É esta mentalidade que explica as exigências de António Domingues para furar as regras da transparência democrática quando aceitou ir para a presidência da CGD, bem como a conivência do Governo de António Costa na tentativa de contornar a lei. Assim como é esta mentalidade que leva a que a esquerda parlamentar tenha empurrado com a barriga durante oito meses no Parlamento a aprovação de legislação que enquadre a relação da banca em Portugal com os offshores.

(…)

[São José Almeida, PÚBLICO, 25/02/2017]

 

(…)

Mas não é, de todo, o caso da história dos SMS, nem do misterioso caso das estatísticas dos offshores, que nada justifica serem cobertos por qualquer “manto diáfano” de mentiras, meias-mentiras, sugestão de mentiras e omissões da verdade. A cabeça de um ministro ou a honra de há muito perdida de um ex-governo estão em causa? Não mentissem, nem nos enganassem. Mas, dito isto, também é preciso ter muito cuidado, para que a mediatização medíocre das redes sociais e de alguma imprensa não confunda questões sérias com outras de menor gravidade. E o caso Centeno e os milhões dos offshores não são comparáveis em importância, sendo que toda a gente já percebeu o que se passou no primeiro caso, e ainda muito pouco se percebeu do segundo.

(…)

Desde Passos Coelho, furioso e malcriado na Assembleia, até ao passa-culpas do anterior secretário de Estado dos Assuntos Fiscais Paulo Núncio, até ao silêncio da ex-ministra das Finanças que acha que não é nada com ela, todos estão a tomar-nos por parvos. Afinal, a culpa foi dos serviços que não fizeram a estatística devida, ou dos procedimentos informáticos, que, pelos vistos, foram modernizados só para um dos lados do escalão de rendimentos, mas que parecem funcionar muito mal no topo dos rendimentos, porque, tanto quanto eu saiba, não foram os funcionários públicos, nem os reformados, nem os empregados do comércio, nem os operários, nem os enfermeiros, nem os polícias, que colocaram o dinheiro em offshores. Aliás, já não é a primeira vez que este tipo de implausibilidades acontecem nas finanças do Governo PSD-CDS, como foi o caso da “lista VIP”, já muito esquecido.

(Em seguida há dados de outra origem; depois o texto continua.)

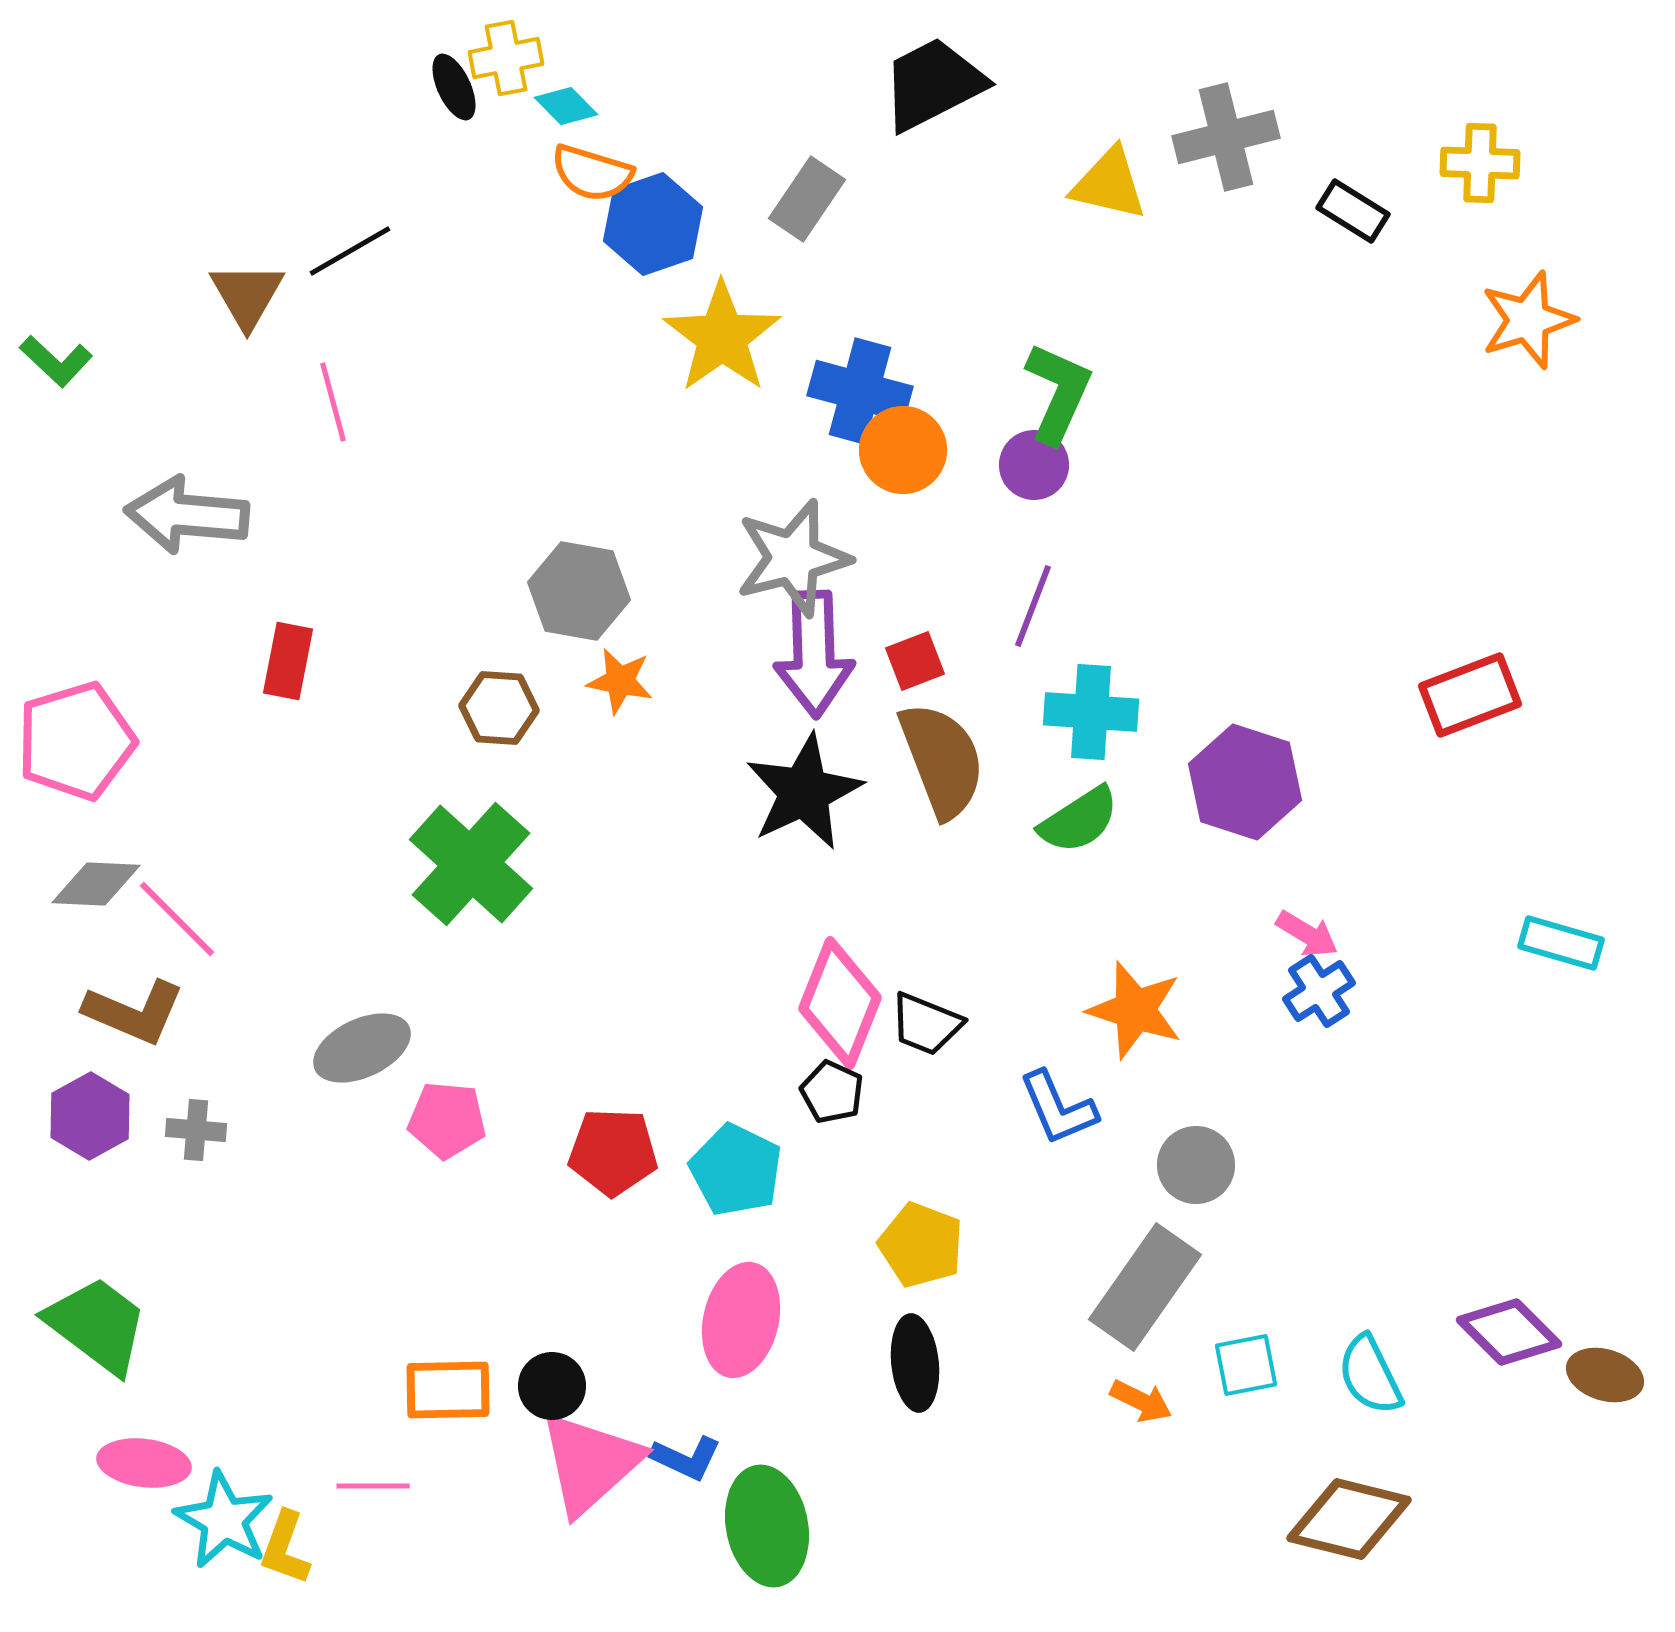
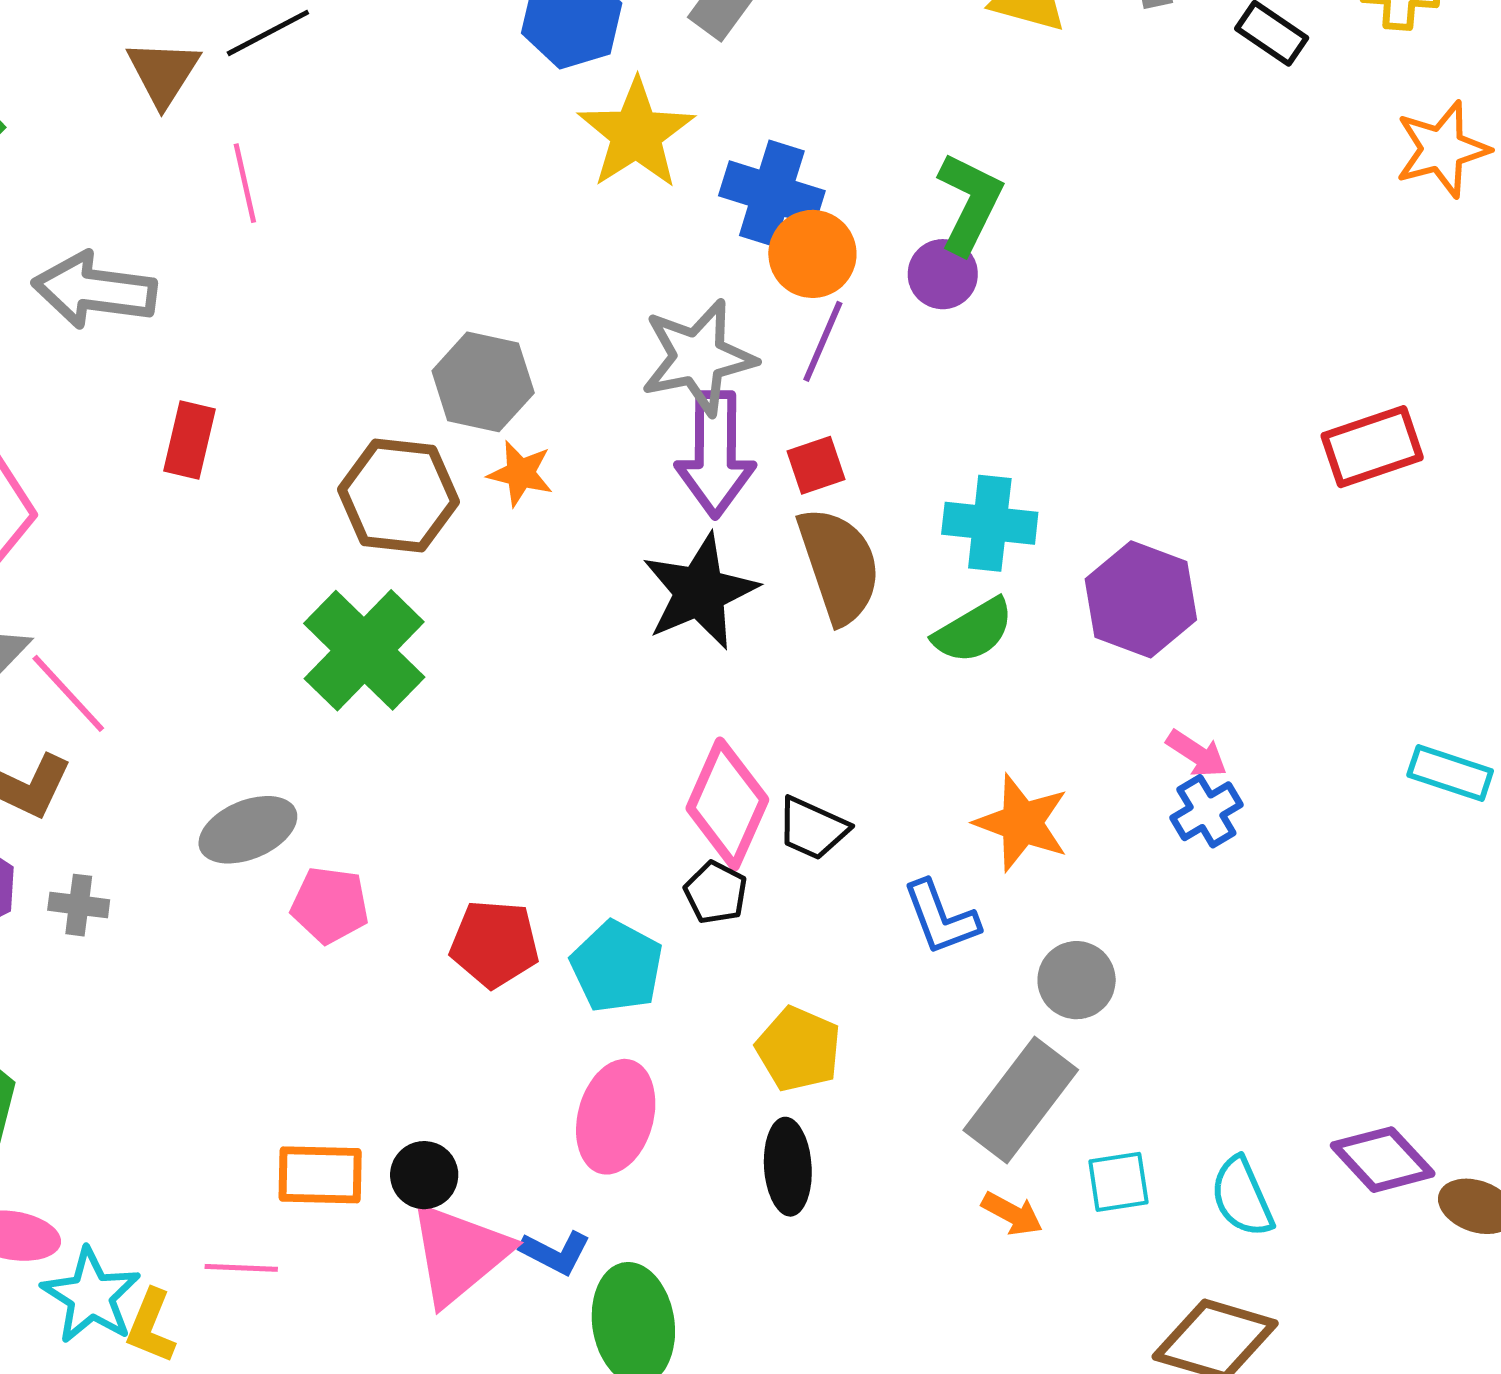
purple line: (1033, 606) -> (823, 341), moved
red rectangle: (1470, 695) -> (1372, 447), moved
brown hexagon: (499, 708) -> (398, 496), size x1.5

Mas há pior: o secretário de Estado quer-nos convencer de algo muito mais grave: é de que não deu por ela que lhe faltavam os números do dinheiro que ia para os offshores. Das duas, uma: ou foi grossa negligência, ou preferiu olhar para o lado, visto que os números eram incómodos para o Governo. Mas, mesmo que seja assim, de novo a mera sensatez obriga-nos a considerar como absolutamente implausível que ele, responsável pelo fisco, nunca se tenha perguntado, mesmo numa conversa casual: “Olhe lá, senhor director-geral, quanto dinheiro está a sair do país para os offshores?”. E Passos e a ministra também nunca sentiram sequer curiosidade sobre esse aspecto crucial da nossa economia, para verificarem que, afinal, não havia a estatística?

Presumir que tenha sido assim é tomar-nos por parvos, insisto. E eu não gosto.

[Pacheco Pereira, PÚBLICO, 25/02/2017]

 

Comments

  1. Rui Naldinho says:

    Dois excelentes artigos, os quais já tive a oportunidade de ler, é que caraterizam muito bem a promiscuidade entre políticos e grupos económicos, banca incluída.